Wednesday, August 08, 2007

Altering LONG VARCHAR [DB2 9 for z/OS]

Just a short entry today to discuss a feature that will be useful for organizations having tables containing long text strings which are stored as VARCHARs. It involves altering the data type of a column from LONG VARCHAR to a compatible data type.

In previous versions of DB2 before to V9 it is not possible to change the data type of a LONG VARCHAR or LONG VARGRAPHIC column using ALTER. Instead, you would have had to unload the data, drop the table, create the table using the new column definitions and reload the data back into the new table. Of course, when you drop the table you’d lose any authorizations, indexes, etc. defined on the table so you’d have to save and re-create those as well. Basically, it wasn’t easy unless you have a change management tool that automates the process.

But before going any further, what is a LONG VARCHAR? Well, a VARCHAR is a varying-length column for character string data where n specifies the maximum length of the string. If n was greater than 254, the column was setup as a long string column – that is, a LONG VARCHAR; same story for VARGRAPHIC columns.

As of DB2 V9, you will not create any more LONG VARCHAR columns – they are all treated as VARCHARs. But the old LONG VARCHAR columns, migrated from earlier releases, still exist. The COLTYPE in the DB2 Catalog (SYSIBM.SYSCOLUMNS) will be LONGVAR for LONG VARCHAR columns and LOGVARG for LONG VARGRAPHIC columns.

The good news is that V9 allows you to ALTER the data type of LONG VARCHAR to VARCHAR and LONG VARGRAPHIC to VARGRAPHIC using ALTER TABLE with the ALTER COLUMN parameter. First, you must lookup the LENGTH of the column in the SYSCOLUMNS and use that for the length of the new data type specification. For example, if LONGCOL in table EXAMPLE is a LONG VARCHAR you can ALTER it in DB2 V9 to VARCHAR. Assuming the length of the column was 500, you can issue the following ALTER to change the column to VARCHAR from LONG VARCHAR:

ALTER TABLE EXAMPLE
ALTER COLUMN LONGCOL
SET DATA TYPE VARCHAR(500);

You must specify the exact value stored in the DB2 Catalog for LENGTH in this ALTER TABLE statement. Failure to do so will result in an error message.

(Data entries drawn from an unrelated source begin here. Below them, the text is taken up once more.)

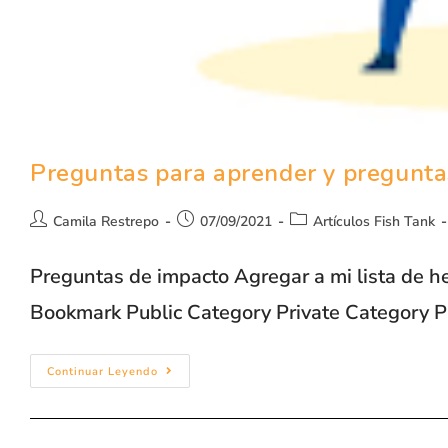
Preguntas para aprender y pregunta
Camila Restrepo
07/09/2021
Artículos Fish Tank
Preguntas de impacto Agregar a mi lista de he
Bookmark Public Category Private Category 
Continuar Leyendo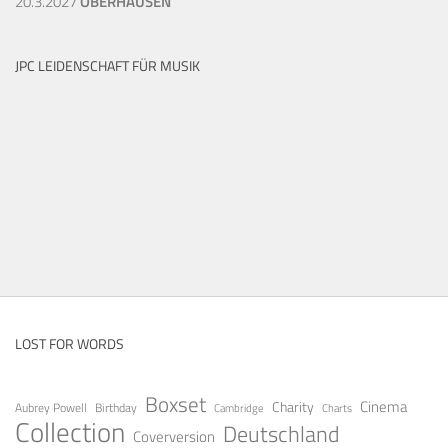
20.3.2027
OBERHAUSEN
JPC LEIDENSCHAFT FÜR MUSIK
LOST FOR WORDS
Boxset
Cinema
Charity
Aubrey Powell
Birthday
Cambridge
Charts
Collection
Deutschland
Coverversion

So, you can convert all of those LONG VARCHAR columns from past versions of DB2 to VARCHAR using the ALTER statement in V9.

Monday, August 06, 2007

Encryption [DB2 9 for z/OS]

DB2 V9 offers some encryption news, but we need to go back a version to start the story. You see, DB2 supports encryption in Version 8 through encryption functions that need to be explicitly coded in order to encrypt and decrypt data.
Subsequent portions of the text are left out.